> YOUR GOAL
Copy word for word, please, the lines of the entries below running from the one containing "Preguntas frecuentes (140, 146)" to the one containing "[checkbox] (30, 1245)", both ends included.

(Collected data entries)
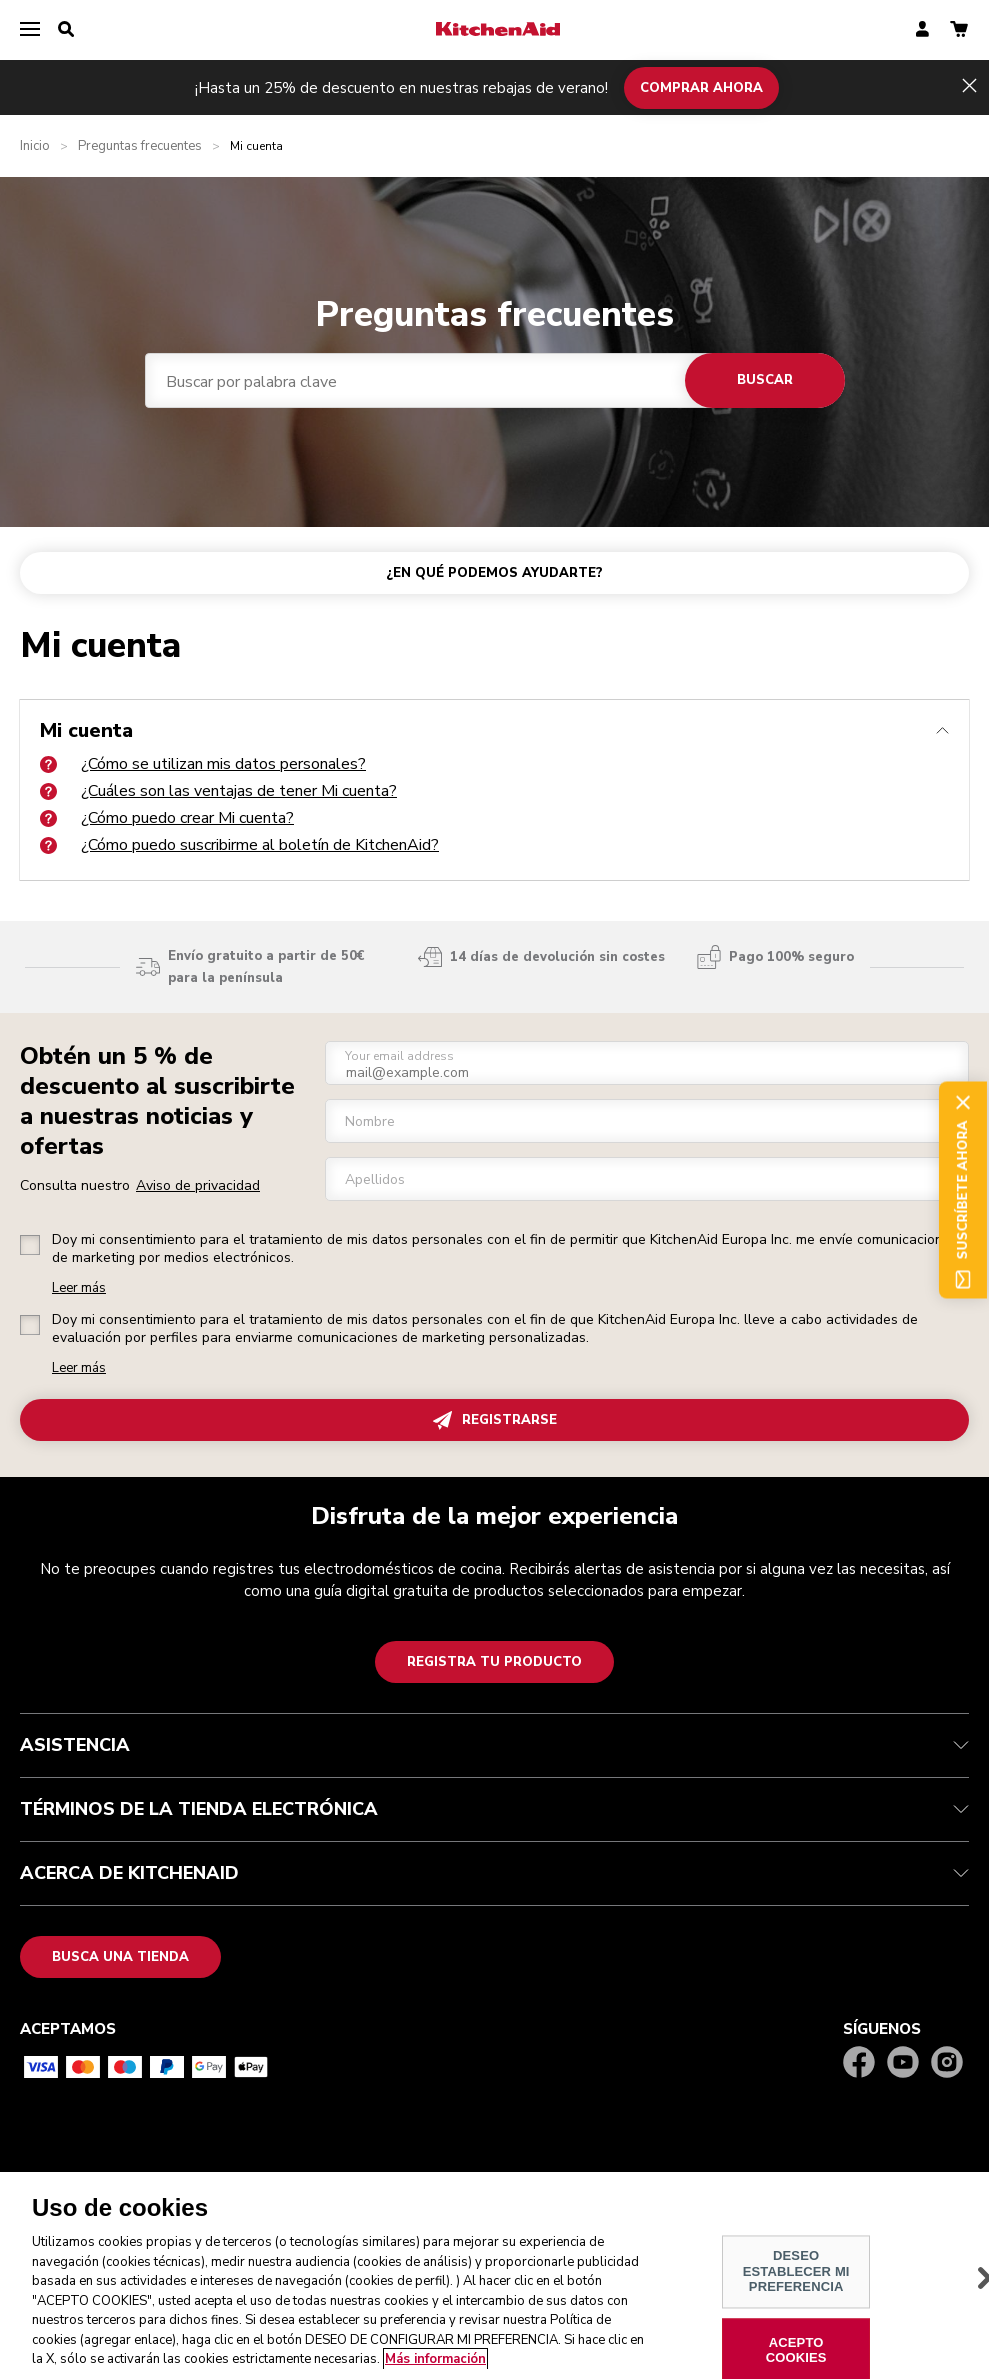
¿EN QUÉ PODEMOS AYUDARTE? (494, 573)
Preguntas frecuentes (140, 146)
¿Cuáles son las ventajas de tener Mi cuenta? (218, 791)
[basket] (959, 30)
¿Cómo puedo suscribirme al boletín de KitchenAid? (239, 845)
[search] (66, 30)
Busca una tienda (120, 1957)
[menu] (30, 30)
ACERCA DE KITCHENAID (494, 1873)
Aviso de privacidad (198, 1185)
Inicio (35, 146)
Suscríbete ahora (962, 1189)
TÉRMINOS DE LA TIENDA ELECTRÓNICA (494, 1809)
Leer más (79, 1288)
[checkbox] (30, 1245)
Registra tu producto (494, 1662)
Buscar (765, 380)
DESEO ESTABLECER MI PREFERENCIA (796, 2284)
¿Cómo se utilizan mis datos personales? (203, 764)
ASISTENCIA (494, 1745)
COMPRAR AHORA (701, 87)
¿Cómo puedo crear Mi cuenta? (167, 818)
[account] (922, 30)
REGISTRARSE (495, 1420)
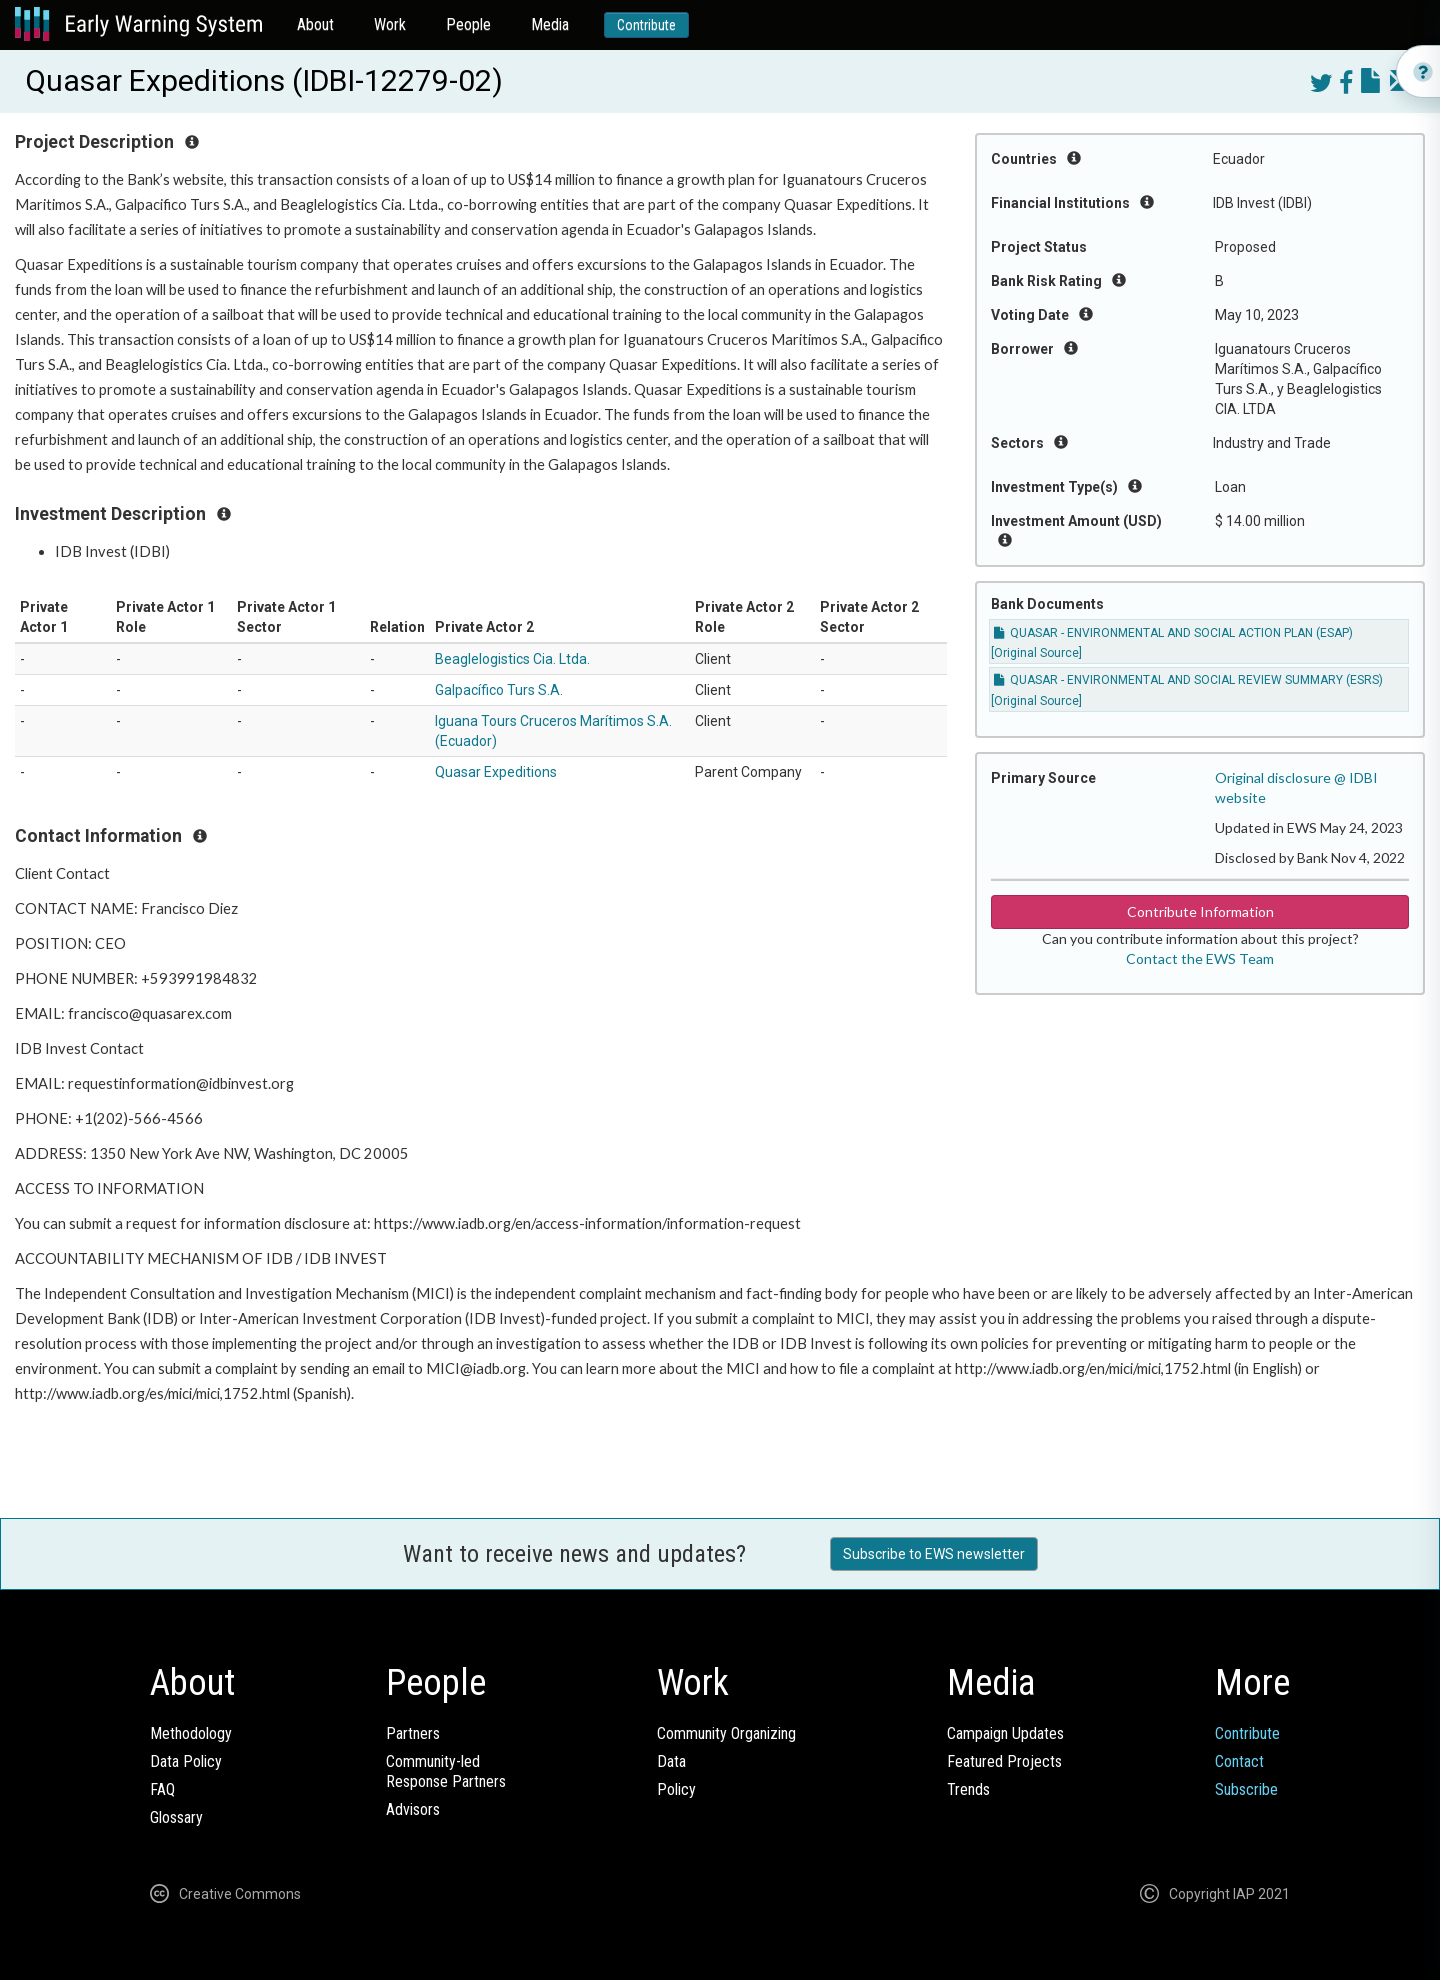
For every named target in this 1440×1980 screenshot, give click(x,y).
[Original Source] (1036, 653)
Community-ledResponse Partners (446, 1771)
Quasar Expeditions (496, 772)
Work (390, 24)
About (315, 24)
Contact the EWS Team (1200, 958)
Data (671, 1761)
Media (550, 24)
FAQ (162, 1789)
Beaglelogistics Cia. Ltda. (512, 659)
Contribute (646, 25)
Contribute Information (1200, 911)
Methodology (191, 1733)
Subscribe (1246, 1789)
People (468, 24)
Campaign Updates (1005, 1733)
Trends (968, 1789)
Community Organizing (726, 1733)
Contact (1239, 1761)
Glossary (176, 1817)
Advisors (413, 1809)
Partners (413, 1733)
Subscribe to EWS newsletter (934, 1554)
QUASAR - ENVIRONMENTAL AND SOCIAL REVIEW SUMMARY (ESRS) (1188, 680)
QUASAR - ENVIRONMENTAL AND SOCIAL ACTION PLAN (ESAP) (1173, 633)
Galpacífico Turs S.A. (499, 690)
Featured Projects (1004, 1761)
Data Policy (186, 1761)
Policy (676, 1789)
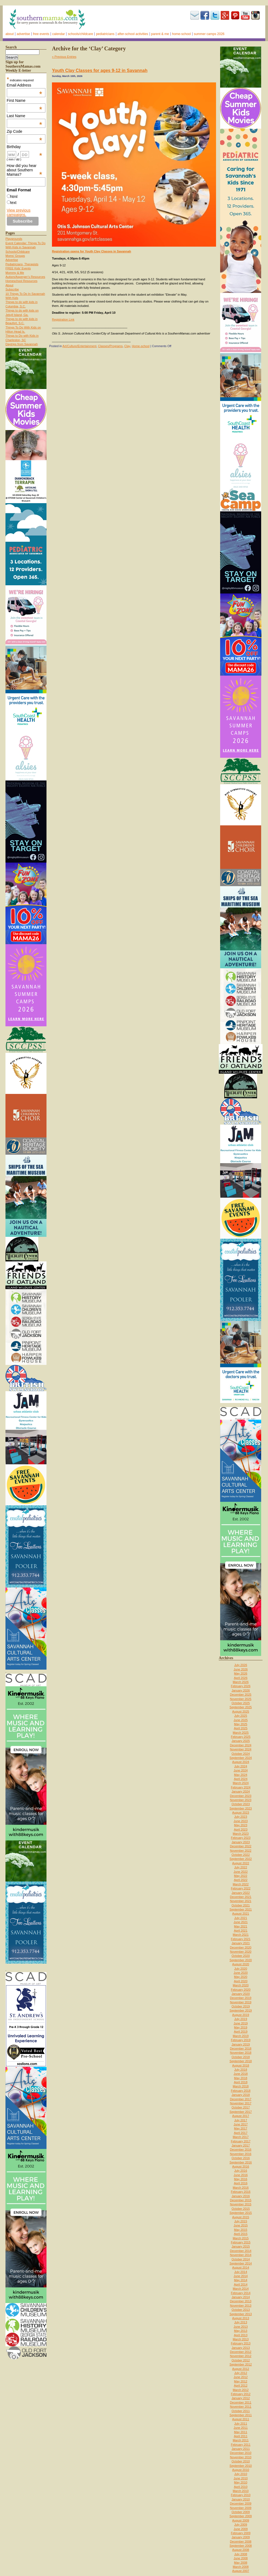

> WRITTEN ANSWER
Preguntas frecuentes (140, 146)
¿Cuáles son las ventajas de tener Mi cuenta? (218, 791)
[basket] (959, 30)
¿Cómo puedo suscribirme al boletín de KitchenAid? (239, 845)
[search] (66, 30)
Busca una tienda (120, 1957)
[menu] (30, 30)
ACERCA DE KITCHENAID (494, 1873)
Aviso de privacidad (198, 1185)
Inicio (35, 146)
Suscríbete ahora (962, 1189)
TÉRMINOS DE LA TIENDA ELECTRÓNICA (494, 1809)
Leer más (79, 1288)
[checkbox] (30, 1245)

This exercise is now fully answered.